National Public Radio (NPR) released a report this week exposing financial and political connections between the Correctional Corporation of America (CCA) and those behind Arizona's oppressive SB1070 law.(1) The law, which is still under judicial review after being put on hold, legalizes racial profiling and empowers state police to enforce federal immigration laws in the process. The scandal, now being denied by the bill's sponsor Senator Russell Pearce and others, is that they passed the law to increase their income and the profits of their corporate backers.
Without SB1070, CCA was getting an estimated $117 million a year from the federal government for imprisoning migrants. Meanwhile, Wackenhut/G4S, the next largest private prison company, has a $76 million a year contract to bus migrants around the border for the U.$. government. Of course, both of these sums are chump change compared to the $3.6 billion budget for Border Patrol in 2010.(2) All of this is federal money going to the oppressor nation to do its thing — oppress.

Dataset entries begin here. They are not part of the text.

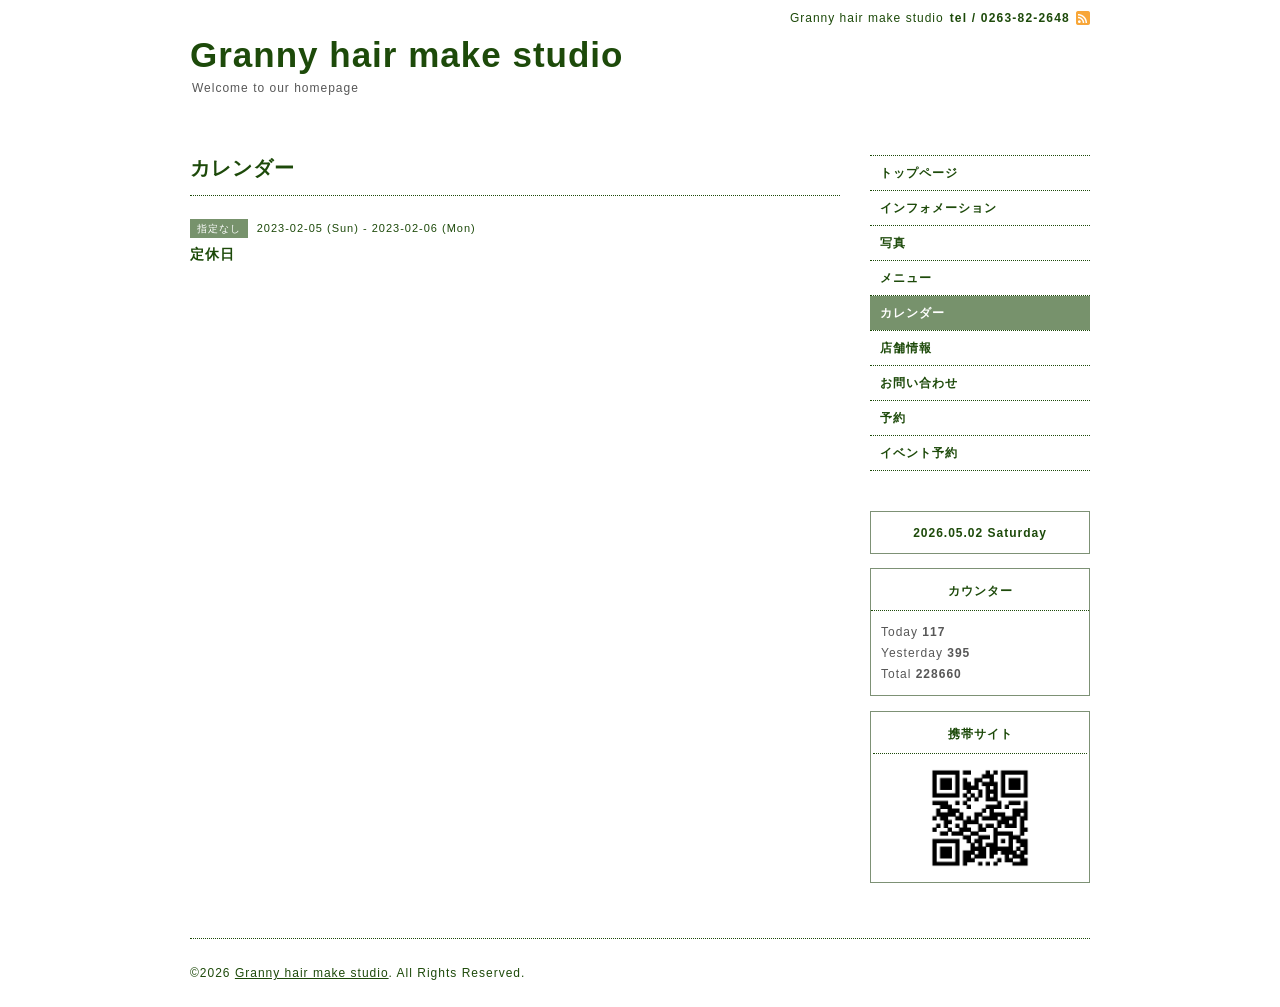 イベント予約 (919, 453)
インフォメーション (938, 208)
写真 (893, 243)
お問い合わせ (919, 383)
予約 (893, 418)
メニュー (906, 278)
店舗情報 (906, 348)
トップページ (919, 173)
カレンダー (912, 313)
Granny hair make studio (406, 54) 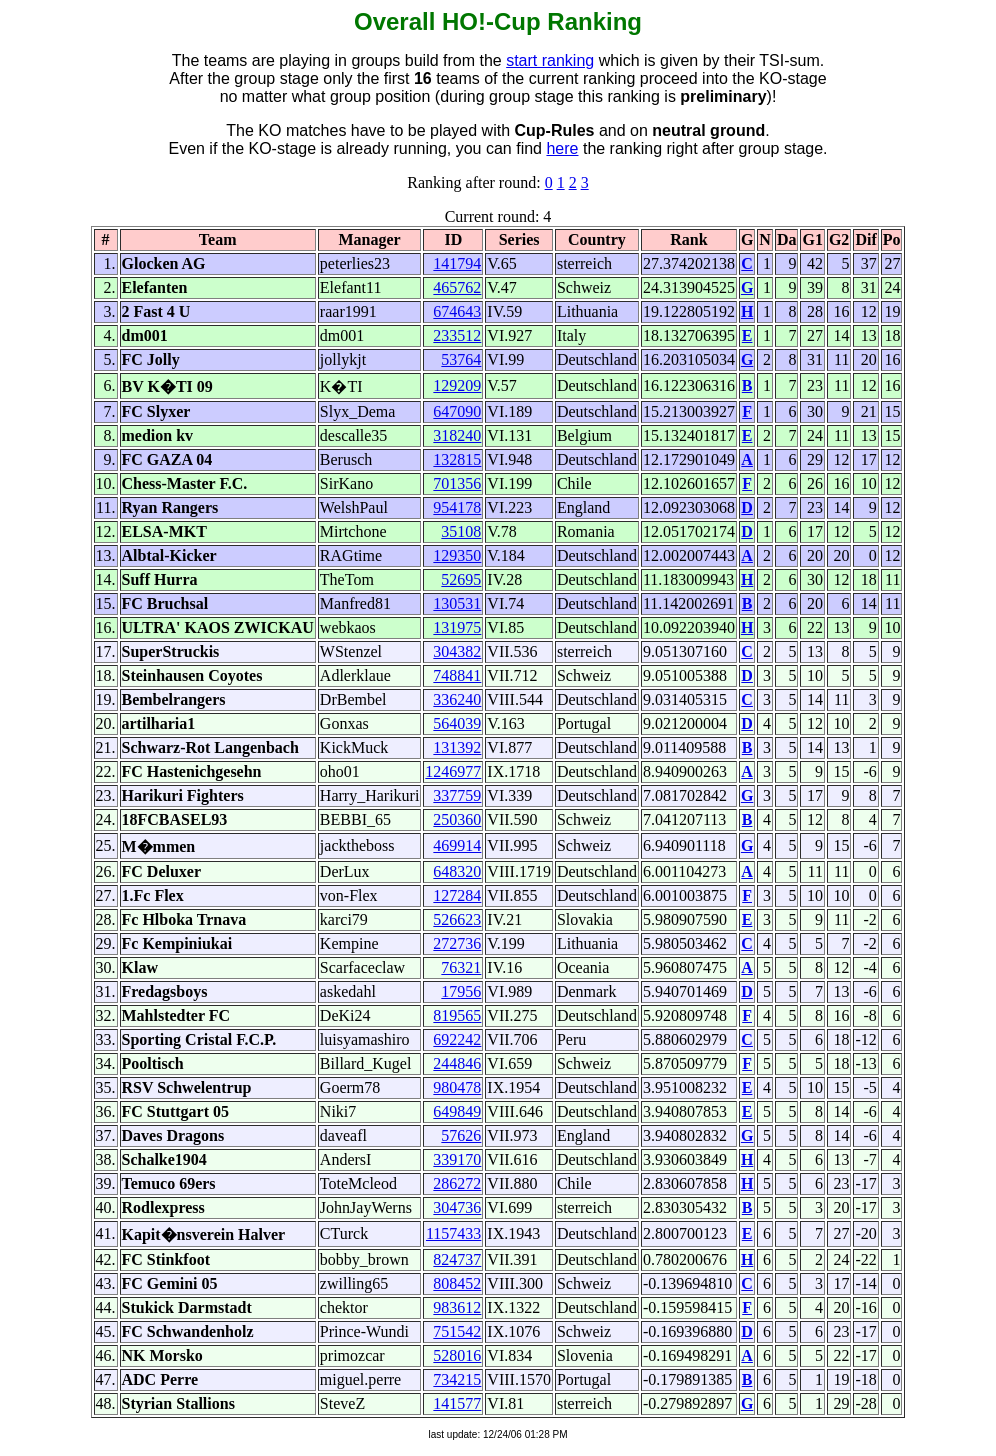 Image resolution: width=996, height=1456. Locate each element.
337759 (457, 795)
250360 (457, 819)
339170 (457, 1159)
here (562, 148)
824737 (457, 1259)
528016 (457, 1355)
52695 (461, 579)
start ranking (550, 60)
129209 (457, 385)
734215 (457, 1379)
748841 (457, 675)
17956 (461, 991)
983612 (457, 1307)
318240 (457, 435)
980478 (457, 1087)
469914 (457, 845)
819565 (457, 1015)
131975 (457, 627)
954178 (457, 507)
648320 (457, 871)
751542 (457, 1331)
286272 (457, 1183)
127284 (457, 895)
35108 (461, 531)
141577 (457, 1403)
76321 (461, 967)
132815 (457, 459)
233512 (457, 335)
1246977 (453, 771)
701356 (457, 483)
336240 (457, 699)
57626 (461, 1135)
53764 (461, 359)
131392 (457, 747)
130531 (457, 603)
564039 (457, 723)
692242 (457, 1039)
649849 (457, 1111)
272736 (457, 943)
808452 (457, 1283)
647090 (457, 411)
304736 (457, 1207)
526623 (457, 919)
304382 (457, 651)
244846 (457, 1063)
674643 (457, 311)
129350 (457, 555)
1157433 (453, 1233)
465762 (457, 287)
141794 (457, 263)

The essence of what is going on is Amerikans getting paid a lot of money to make sure Amerikans get paid a lot of money. That's why the border exists and why it must be militarized. If it is not, the masses whose labor value has been stolen and exported to the United $tates would come here to benefit from the fruits of their labor. Without closed borders, we can't keep the wealth inside.
The NPR report exposes the American Legislative Exchange Council (ALEC), an organization of state legislators and powerful corporations that get together to draft and propose laws (see figure above). The companies pay tens of thousands of dollars to attend such meetings with those who make the law. And according to NPR, the number of legislators who sponsored SB1070 was almost unprecedented and 30 out of the 36 received contributions from prison companies or prison lobbyists in the 6 months following SB1070's passage. Meanwhile, two of Arizona Governor Jan Brewer's top advisers are former prison lobbyists.(1) All of this makes CCA's and Sen. Pearce's denials of corporate influence look silly.

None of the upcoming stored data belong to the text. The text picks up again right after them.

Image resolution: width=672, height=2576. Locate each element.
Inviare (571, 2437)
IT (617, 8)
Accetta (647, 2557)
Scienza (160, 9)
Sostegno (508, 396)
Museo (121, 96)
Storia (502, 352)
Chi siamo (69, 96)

None of this is new to CCA, which was founded in Nashville, Tennessee by former chairman of the state Republican Party, Tom Beasley and his former roomy from the U.$. Military Academy at West Point, Doc Crants. Initial investors included the governor's wife, Honey Alexander, and the Speaker of the Tennessee House of Representatives, Ned McWherter.(3) Ever since then, their business model has relied on close political ties just as most military, defense and security business does. Apparently, CCA agrees with MIM(Prisons)'s assessment that migrants are and will continue to be the fastest growing prison population in the United $tates. But while we are fighting this trend, CCA is doing all they can to foster it.

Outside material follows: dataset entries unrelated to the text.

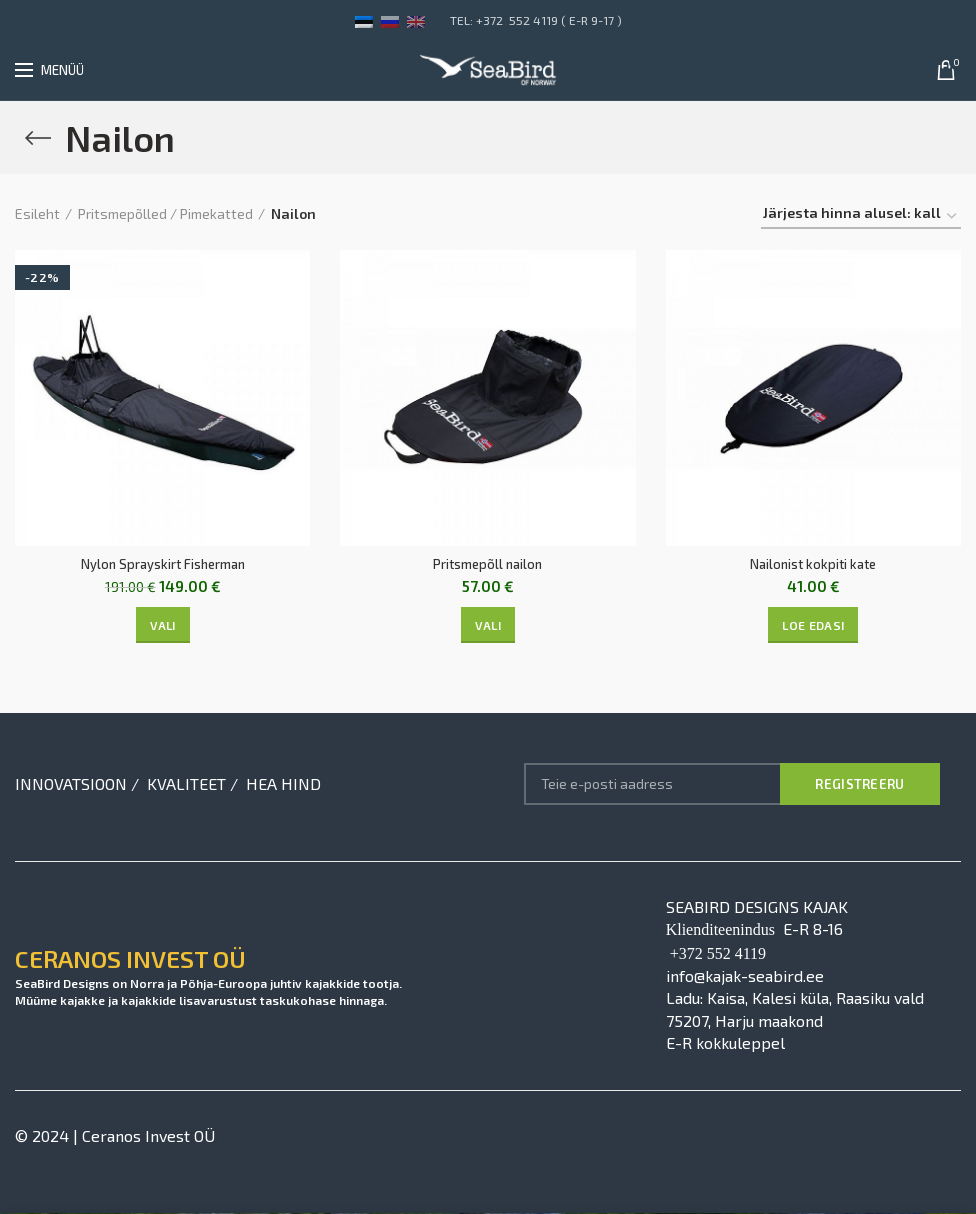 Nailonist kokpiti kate (813, 564)
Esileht (37, 213)
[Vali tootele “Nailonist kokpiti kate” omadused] (813, 626)
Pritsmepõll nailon (487, 564)
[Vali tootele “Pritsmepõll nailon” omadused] (488, 626)
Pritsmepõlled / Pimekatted (165, 213)
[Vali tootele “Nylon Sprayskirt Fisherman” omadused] (163, 626)
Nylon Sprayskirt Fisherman (162, 564) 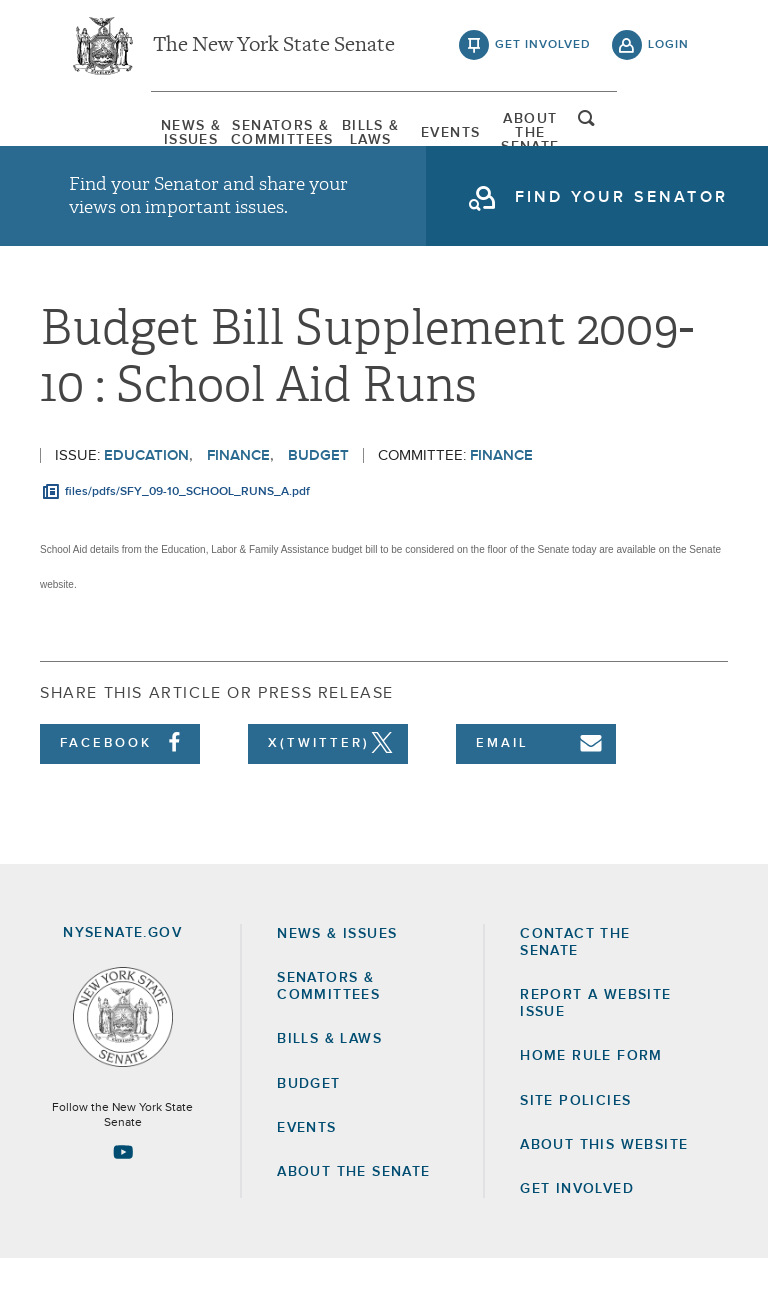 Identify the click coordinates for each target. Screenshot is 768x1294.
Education (146, 490)
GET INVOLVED (577, 1224)
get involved (543, 50)
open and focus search (669, 133)
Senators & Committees (236, 135)
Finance (238, 490)
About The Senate (586, 135)
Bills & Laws (353, 135)
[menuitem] (119, 135)
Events (469, 135)
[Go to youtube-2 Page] (123, 1187)
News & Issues (119, 135)
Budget (318, 490)
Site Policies (575, 1136)
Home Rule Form (591, 1092)
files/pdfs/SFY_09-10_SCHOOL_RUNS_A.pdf (187, 527)
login (668, 50)
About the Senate (353, 1207)
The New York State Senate (274, 50)
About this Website (604, 1180)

When imperialism reaches the point where the arms of oppression are major sources of profiteering, and the people are dependent on these operations for their paychecks and standards of living (i.e. where oppression and the oppressors' financial interests become one in the same), we will see the national contradictions within imperialism heighten rapidly. This leads to increased repression both in laws and in actions but also the opportunity for raising consciousness and resistance among the oppressed nations. Even those Latinos who supported imperialist politics had to think twice about the Arizona law as it could impact their persynal safety if they visit that state. The imperialists expose their blatantly chauvinistic goals with these reactionary laws and the alliances that create the laws and it is our responsibility to point out the contradictions and organize against imperialist national oppression.